The weather app said 86°F with an extreme heat warning. In the desert after midnight.

Joshua Tree After Dark
No cell signal out there. I had the Starlink dish set up, the Anker SOLIX C1000 running power, an electric fridge from Astro AI, chairs, bins — basically a proper off-grid setup in the back of the Cybertruck.

Connectivity-wise: Starlink showed online with 18.9% ping success and 27ms latency. Not exactly blazing, but connected in the middle of Joshua Tree with no towers in sight — I’ll take it.
The sky was dark. Really dark.
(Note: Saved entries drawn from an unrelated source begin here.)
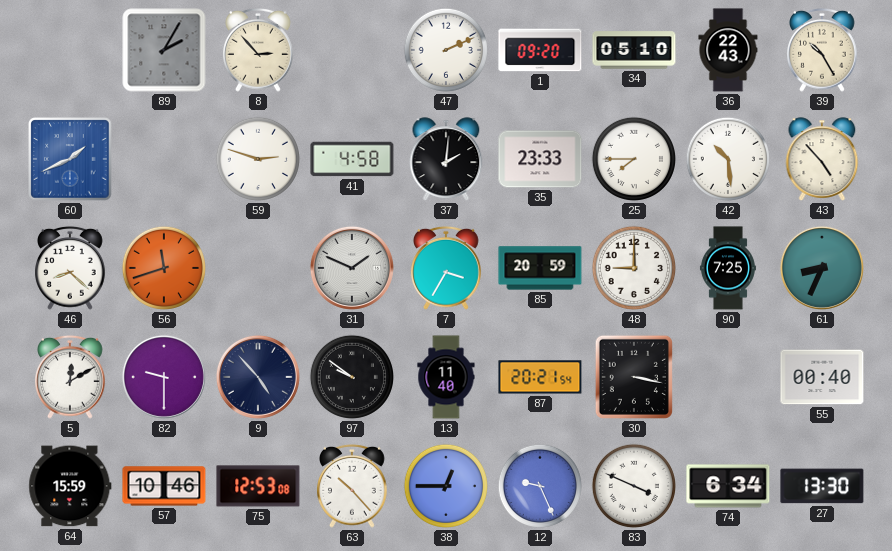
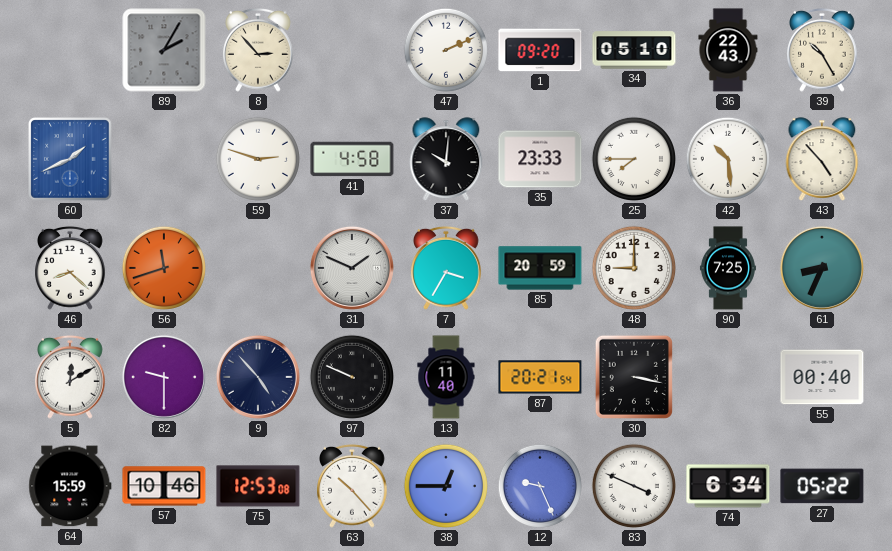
37: 2:01 -> 10:01
97: 9:51 -> 9:49
27: 13:30 -> 05:22
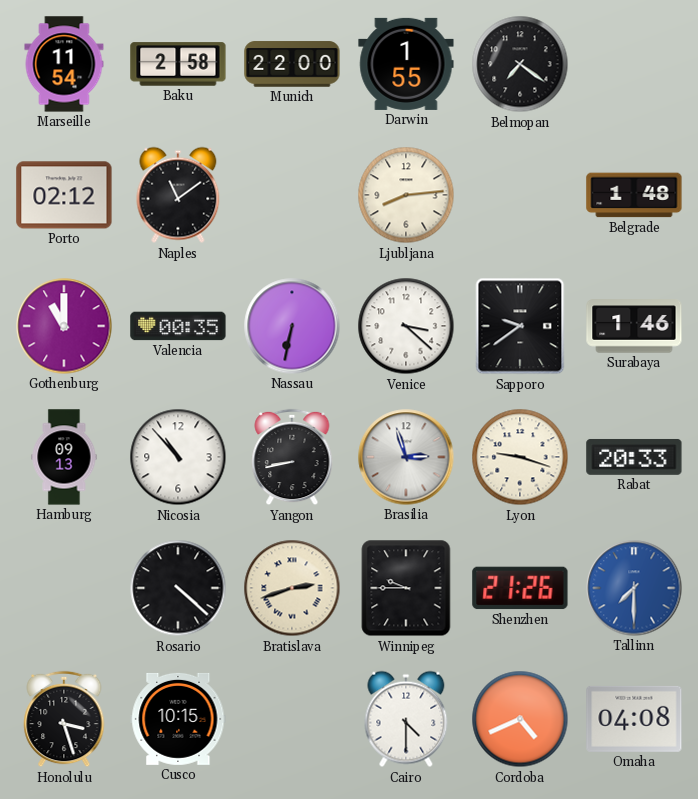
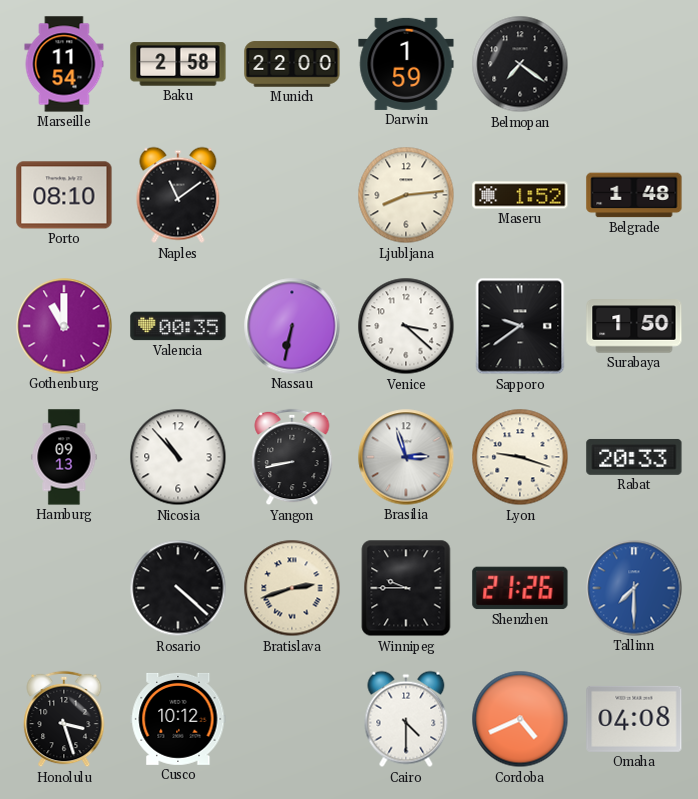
Darwin: 1:55 -> 1:59
Porto: 02:12 -> 08:10
Maseru: none -> 1:52
Surabaya: 1:46 -> 1:50
Cusco: 10:15 -> 10:12
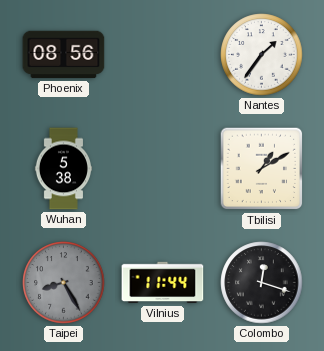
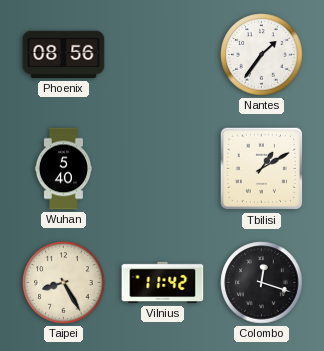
Wuhan: 5:38 -> 5:40
Taipei dial: grey -> cream
Vilnius: 11:44 -> 11:42
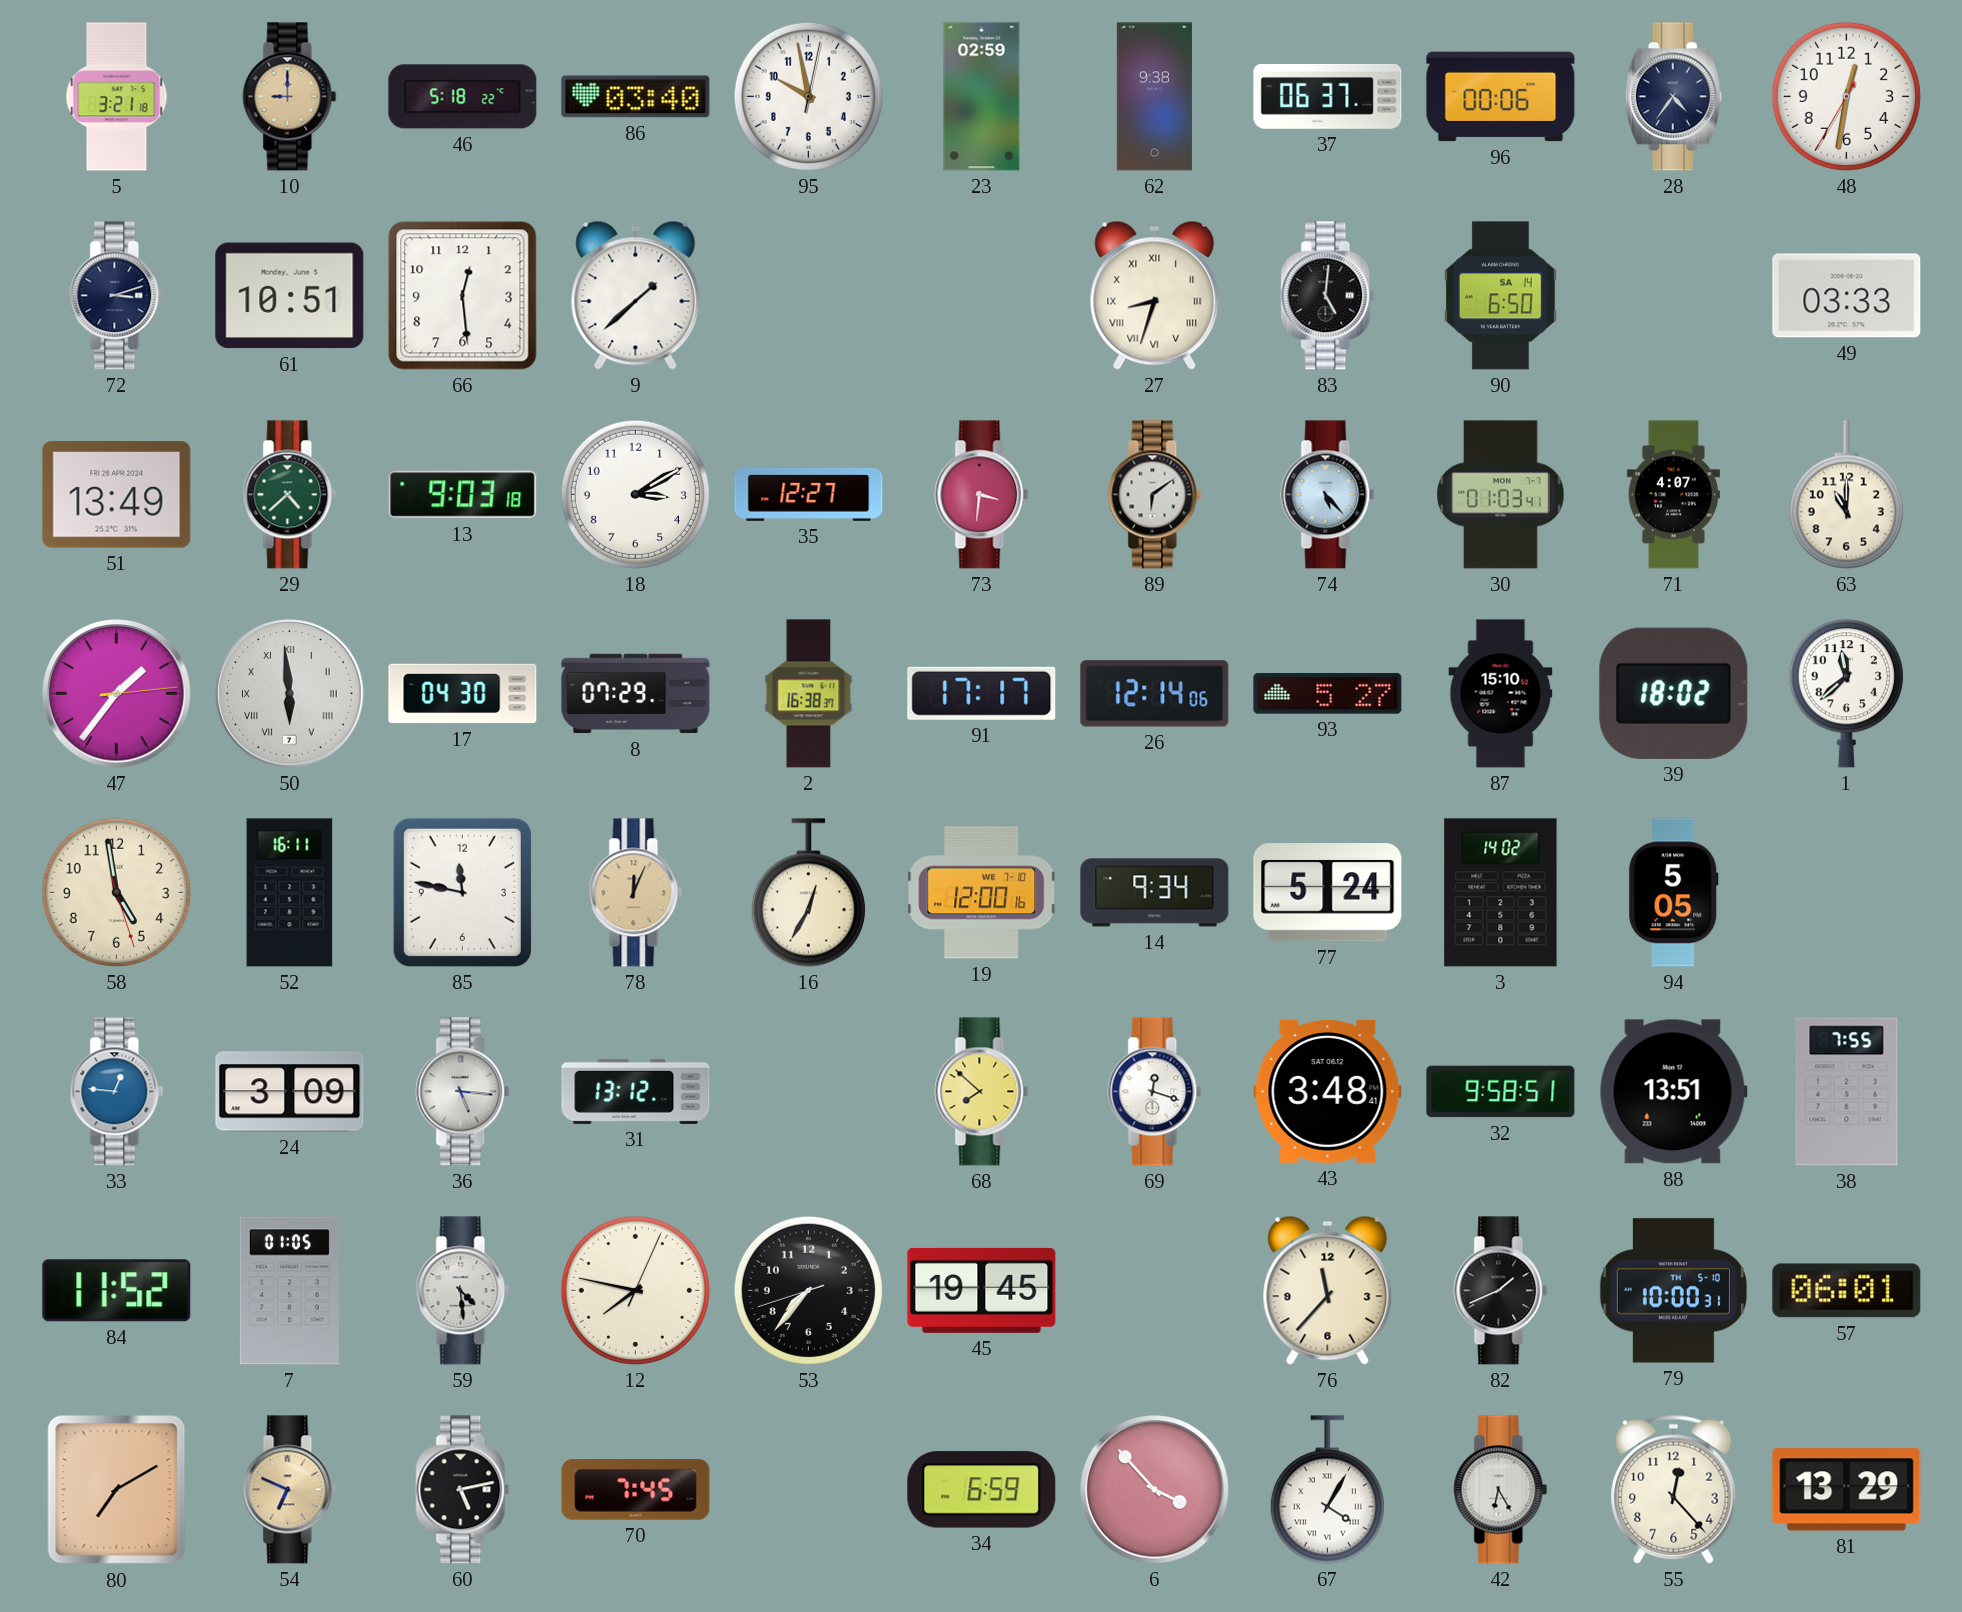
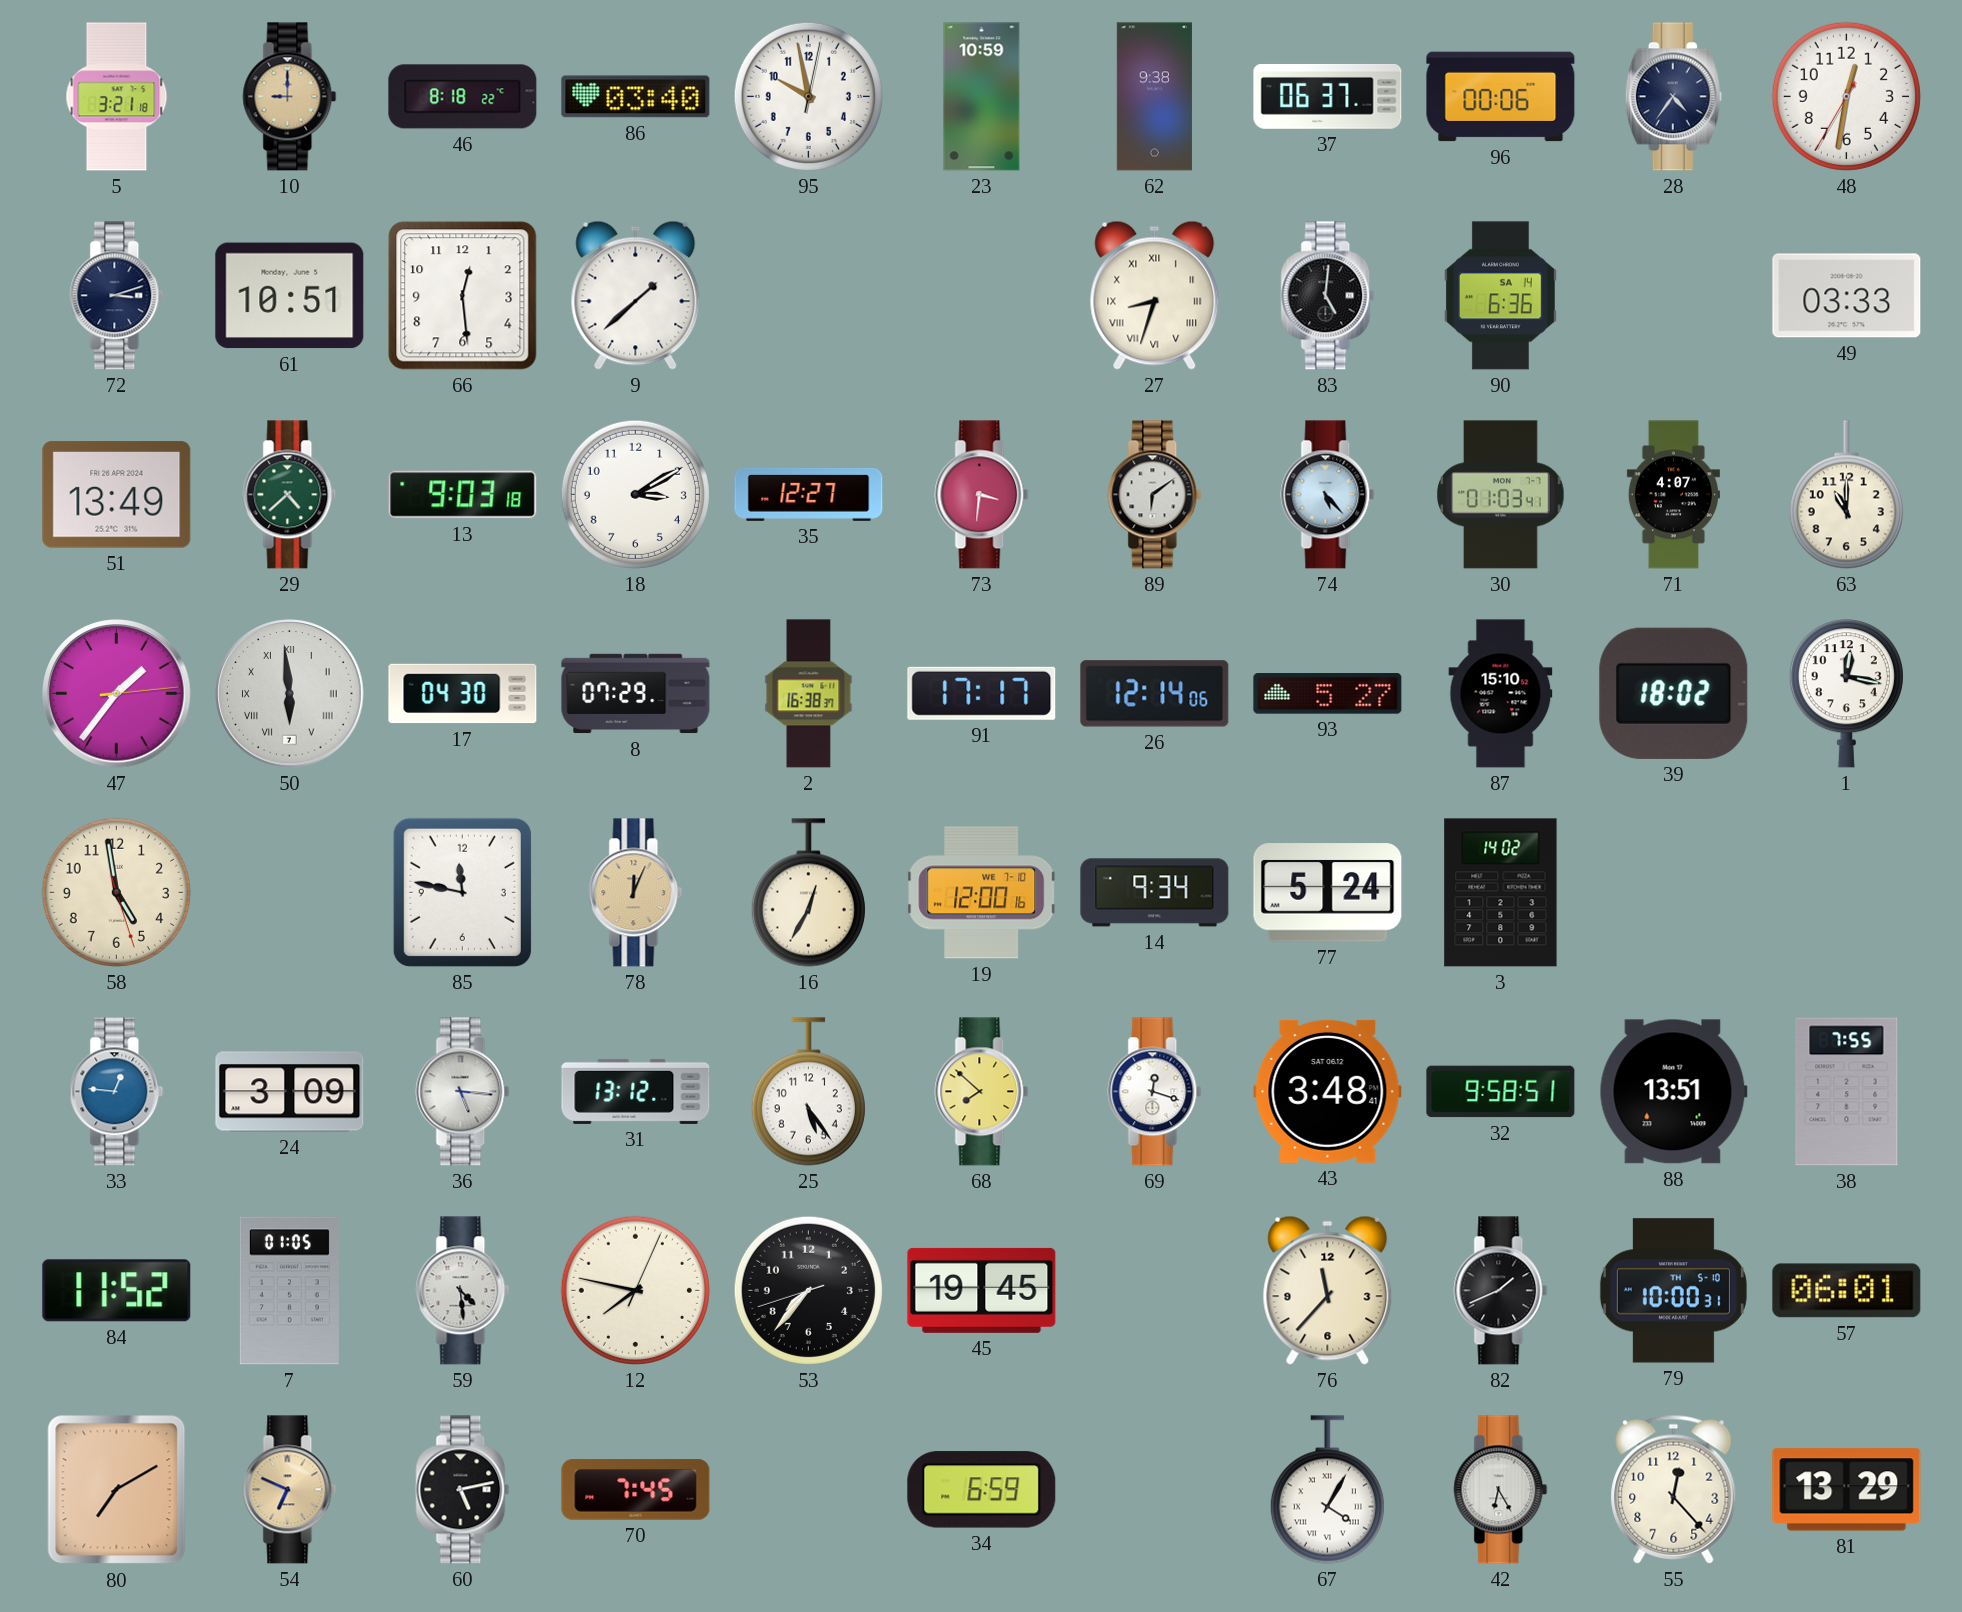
46: 5:18 -> 8:18
23: 02:59 -> 10:59
90: 6:50 -> 6:36
1: 11:38 -> 12:17
52: 16:11 -> none
94: 5:05 -> none
25: none -> 5:24
6: 3:53 -> none
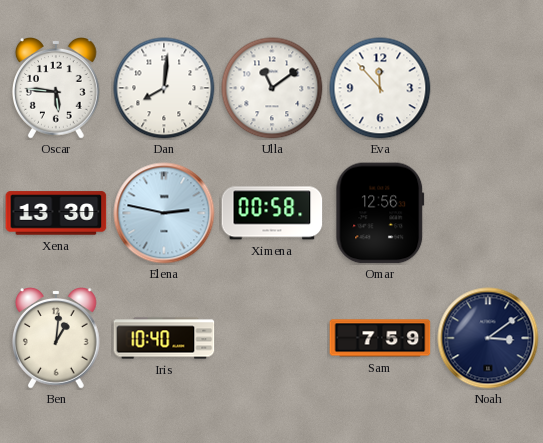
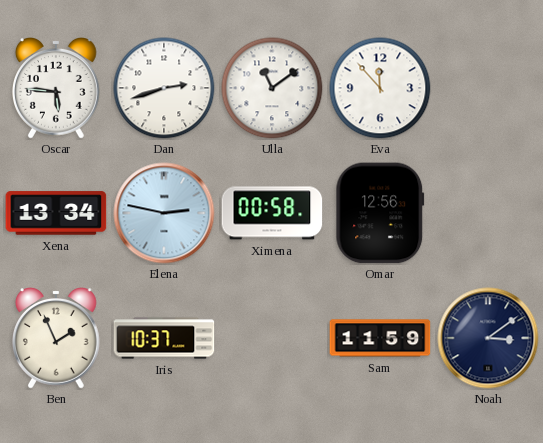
Dan: 8:01 -> 2:42
Xena: 13:30 -> 13:34
Ben: 1:01 -> 1:56
Iris: 10:40 -> 10:37
Sam: 7:59 -> 11:59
My camera couldn’t capture it properly, but stars were out and I was using the Sky Guide app with Starlink to identify constellations. Got Ursa Minor, Ursa Major, and Cassiopeia. One tip I picked up: bring a red flashlight. It’s easier on night-adjusted eyes than white light and won’t kill everyone’s dark adaptation.
We had a big group out there. Friends, family, everyone pointed at different parts of the sky arguing about which smudge was the Milky Way.

Trip Data and the Drive Home
Here’s the full round-trip breakdown from the Cybertruck screen:
200.6 miles total · 88.2 kWh used · 439.6 Wh/mile
That’s below the 492 Wh/mile we hit on the way out — the return leg brought the average down once we were back on the highway. Still worse than the 406 Wh/mile overall average from the previous tires, but consistent with what you’d expect from all-terrains. The Falken AT4Ws are doing their job; efficiency just isn’t it.

Got home at 3:30 in the morning. Had to be back up in a few hours for a SoCal EV meetup at Bates Nut Farm in North San Diego. Worth it though — the spontaneous ones always are.
I’ve taken the Cybertruck out to Joshua Tree before with the Rivian crew and done a longer Cybertruck road trip down to San Diego — the off-grid setup keeps getting better each time.